A team of third-grade teachers work to build a marshmallow and spaghetti tower. The challenge was part of the school’s Amazing Race. The tower had to be exactly 36 inches tall, have both an obtuse and acute angle and stand for at least 30 seconds.

^pBy LEIGH PROM

If Justin Altice, assistant principal of Rocky Mount Elementary School, should ever leave school administration, he could go to work designing race challenges for the TV show “The Amazing Race.” Altice recently led his school’s faculty on their own version of the show after having participated in a similar competition earlier this summer with his colleagues from Franklin County Public Schools.

“It was so much fun for us. I knew our faculty would love it,” Altice said. “I wanted everyone to have fun, see where our kids came from and laugh and have fun with each other.”

Altice said he wanted the faculty to see the school’s zone, which is a long, narrow area that encompasses Angle Plantation Road on Virginia 122 to Virginia 40 near Redwood Minute Market, as well as parts of the Town of Rocky Mount. He picked out landmarks, businesses and locations for his faculty to visit.

One thing Altice didn’t plan? “How competitive everyone would be,” he said. “They had paint on their faces, bandanas, team shirts, etc.”

There were 11 teams that participated with five members per team. The race featured nine stops for challenges and 21 places for photo opportunities for extra credit.

Challenges included two STEM activities using materials such as large marshmallows and spaghetti to build towers of certain heights and angles, making a purchase at Goodwill for less than $2, visiting “The Lane” area of Rocky Mount to take a picture with at least three teammates playing on the playground and filling a water jug with “Holy Water” found at 5090 Six Mile Post Road.

Photo opportunities included a garden, a road name with four letters or less, a group selfie at the corner of Calico Rock and Coles Creek roads, the Byrd View Cemetery sign and a cow.

The mission was successful, Altice said, as everyone said they loved the event, learned where their kids lived and had fun seeing the different sides of their coworkers.

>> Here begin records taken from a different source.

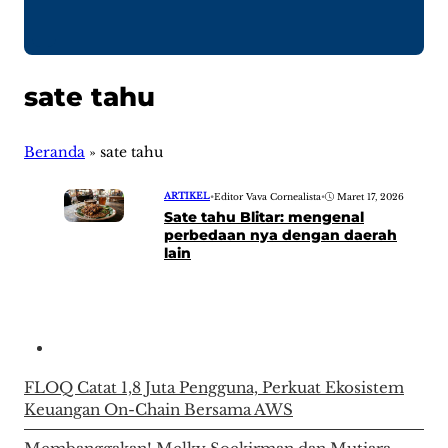
sate tahu
Beranda
»
sate tahu
ARTIKEL
•
Editor Vava Cornealista
•
Maret 17, 2026
Sate tahu Blitar: mengenal
perbedaan nya dengan daerah
lain
FLOQ Catat 1,8 Juta Pengguna, Perkuat Ekosistem
Keuangan On-Chain Bersama AWS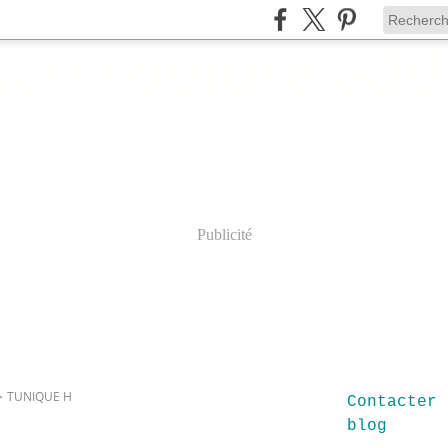
Publicité
>
TUNIQUE H
Contacter 
blog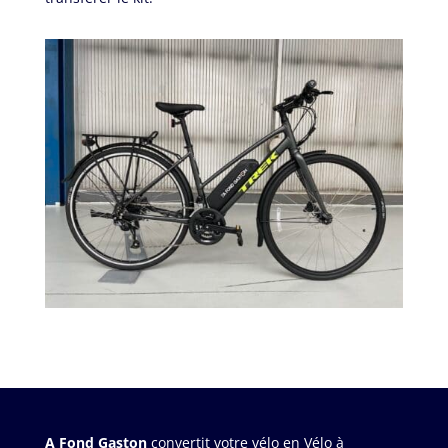
A Fond Gaston
convertit votre vélo en Vélo à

“With myself being new to RMES, it let me get to know my coworkers better,” said Ashley Ferrell, a counselor at the school.

“It’s really important to see where our kids live,” added second-grade teacher Staci Ohlerich. “A lot of the teachers don’t live in the school’s zone.”

Rocky Mount Elementary Principal Lisa Newell said she appreciated the hands-on learning opportunities for the teachers as it will help them to teach more creatively and be better able to meet the learning needs of their students.

At the end of the competition, the winning team was The Itinerants that included Ferrell, Rachel Zinn, school librarian, Bradley Lang, a physical education teacher, and Becky Furrow and Jessica Pratt, student intervention specialists. Combined the team had 53 years of experience as educators.

“We had the perfect combination of youth, brains, good looks, athleticism, tech savvy and enthusiasm,” Lang said lightheartedly.